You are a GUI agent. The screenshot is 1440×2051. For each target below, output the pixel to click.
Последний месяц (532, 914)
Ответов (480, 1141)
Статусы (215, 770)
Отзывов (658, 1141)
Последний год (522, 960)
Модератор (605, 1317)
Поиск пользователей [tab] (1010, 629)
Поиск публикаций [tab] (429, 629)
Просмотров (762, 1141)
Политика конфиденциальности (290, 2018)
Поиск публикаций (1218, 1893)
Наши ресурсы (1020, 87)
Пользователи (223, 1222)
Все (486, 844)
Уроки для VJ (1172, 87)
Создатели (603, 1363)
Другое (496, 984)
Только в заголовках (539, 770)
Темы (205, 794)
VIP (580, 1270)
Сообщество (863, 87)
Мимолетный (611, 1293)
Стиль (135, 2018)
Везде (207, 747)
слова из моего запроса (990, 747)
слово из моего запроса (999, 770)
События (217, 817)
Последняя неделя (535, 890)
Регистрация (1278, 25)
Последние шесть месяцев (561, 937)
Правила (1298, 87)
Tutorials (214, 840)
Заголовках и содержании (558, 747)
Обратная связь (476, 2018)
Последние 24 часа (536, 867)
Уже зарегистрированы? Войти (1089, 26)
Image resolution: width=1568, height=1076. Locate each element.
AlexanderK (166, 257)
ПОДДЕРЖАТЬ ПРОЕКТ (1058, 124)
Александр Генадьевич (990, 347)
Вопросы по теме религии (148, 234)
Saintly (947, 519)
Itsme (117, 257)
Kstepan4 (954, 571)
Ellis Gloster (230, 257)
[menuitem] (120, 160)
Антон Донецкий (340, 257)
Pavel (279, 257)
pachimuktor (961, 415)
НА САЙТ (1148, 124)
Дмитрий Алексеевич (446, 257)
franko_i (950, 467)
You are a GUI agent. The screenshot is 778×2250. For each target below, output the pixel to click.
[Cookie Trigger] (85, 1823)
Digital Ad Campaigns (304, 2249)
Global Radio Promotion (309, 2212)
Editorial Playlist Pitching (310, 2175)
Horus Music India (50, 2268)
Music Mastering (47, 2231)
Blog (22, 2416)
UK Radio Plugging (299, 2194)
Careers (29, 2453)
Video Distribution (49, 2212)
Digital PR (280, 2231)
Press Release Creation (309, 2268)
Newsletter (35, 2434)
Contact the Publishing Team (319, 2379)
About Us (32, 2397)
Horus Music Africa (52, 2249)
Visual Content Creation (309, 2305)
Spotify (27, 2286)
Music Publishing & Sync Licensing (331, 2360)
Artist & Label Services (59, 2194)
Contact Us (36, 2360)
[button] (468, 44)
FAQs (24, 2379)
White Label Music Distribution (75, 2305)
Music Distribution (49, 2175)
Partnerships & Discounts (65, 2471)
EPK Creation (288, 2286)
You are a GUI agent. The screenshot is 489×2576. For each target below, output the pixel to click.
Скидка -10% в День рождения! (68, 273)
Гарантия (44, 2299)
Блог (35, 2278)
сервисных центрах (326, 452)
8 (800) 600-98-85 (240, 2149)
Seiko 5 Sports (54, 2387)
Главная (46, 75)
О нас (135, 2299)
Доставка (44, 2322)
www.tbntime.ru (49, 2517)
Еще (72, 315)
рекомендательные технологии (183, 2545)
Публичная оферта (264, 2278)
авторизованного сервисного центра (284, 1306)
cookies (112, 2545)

_Your assignment_:
Print the entries again so that each one matches exactly.

_Solution to this problem_:
You are a GUI agent. The screenshot is 1440×2051. For each target below, output the pixel to click.
Последний месяц (532, 914)
Ответов (480, 1141)
Статусы (215, 770)
Отзывов (658, 1141)
Последний год (522, 960)
Модератор (605, 1317)
Поиск пользователей [tab] (1010, 629)
Поиск публикаций [tab] (429, 629)
Просмотров (762, 1141)
Политика конфиденциальности (290, 2018)
Поиск публикаций (1218, 1893)
Наши ресурсы (1020, 87)
Пользователи (223, 1222)
Все (486, 844)
Уроки для VJ (1172, 87)
Создатели (603, 1363)
Другое (496, 984)
Только в заголовках (539, 770)
Темы (205, 794)
VIP (580, 1270)
Сообщество (863, 87)
Мимолетный (611, 1293)
Стиль (135, 2018)
Везде (207, 747)
слова из моего запроса (990, 747)
слово из моего запроса (999, 770)
События (217, 817)
Последняя неделя (535, 890)
Регистрация (1278, 25)
Последние шесть месяцев (561, 937)
Правила (1298, 87)
Tutorials (214, 840)
Заголовках и содержании (558, 747)
Обратная связь (476, 2018)
Последние 24 часа (536, 867)
Уже зарегистрированы? Войти (1089, 26)
Image resolution: width=1568, height=1076. Locate each element.
AlexanderK (166, 257)
ПОДДЕРЖАТЬ ПРОЕКТ (1058, 124)
Александр Генадьевич (990, 347)
Вопросы по теме религии (148, 234)
Saintly (947, 519)
Itsme (117, 257)
Kstepan4 (954, 571)
Ellis Gloster (230, 257)
[menuitem] (120, 160)
Антон Донецкий (340, 257)
Pavel (279, 257)
pachimuktor (961, 415)
НА САЙТ (1148, 124)
Дмитрий Алексеевич (446, 257)
franko_i (950, 467)
You are a GUI agent. The screenshot is 778×2250. For each target below, output the pixel to click.
[Cookie Trigger] (85, 1823)
Digital Ad Campaigns (304, 2249)
Global Radio Promotion (309, 2212)
Editorial Playlist Pitching (310, 2175)
Horus Music India (50, 2268)
Music Mastering (47, 2231)
Blog (22, 2416)
UK Radio Plugging (299, 2194)
Careers (29, 2453)
Video Distribution (49, 2212)
Digital PR (280, 2231)
Press Release Creation (309, 2268)
Newsletter (35, 2434)
Contact the Publishing Team (319, 2379)
About Us (32, 2397)
Horus Music Africa (52, 2249)
Visual Content Creation (309, 2305)
Spotify (27, 2286)
Music Publishing & Sync Licensing (331, 2360)
Artist & Label Services (59, 2194)
Contact Us (36, 2360)
[button] (468, 44)
FAQs (24, 2379)
White Label Music Distribution (75, 2305)
Music Distribution (49, 2175)
Partnerships & Discounts (65, 2471)
EPK Creation (288, 2286)
You are a GUI agent. The screenshot is 489×2576. For each target below, output the pixel to click.
Скидка -10% в День рождения! (68, 273)
Гарантия (44, 2299)
Блог (35, 2278)
сервисных центрах (326, 452)
8 (800) 600-98-85 (240, 2149)
Seiko 5 Sports (54, 2387)
Главная (46, 75)
О нас (135, 2299)
Доставка (44, 2322)
www.tbntime.ru (49, 2517)
Еще (72, 315)
рекомендательные технологии (183, 2545)
Публичная оферта (264, 2278)
авторизованного сервисного центра (284, 1306)
cookies (112, 2545)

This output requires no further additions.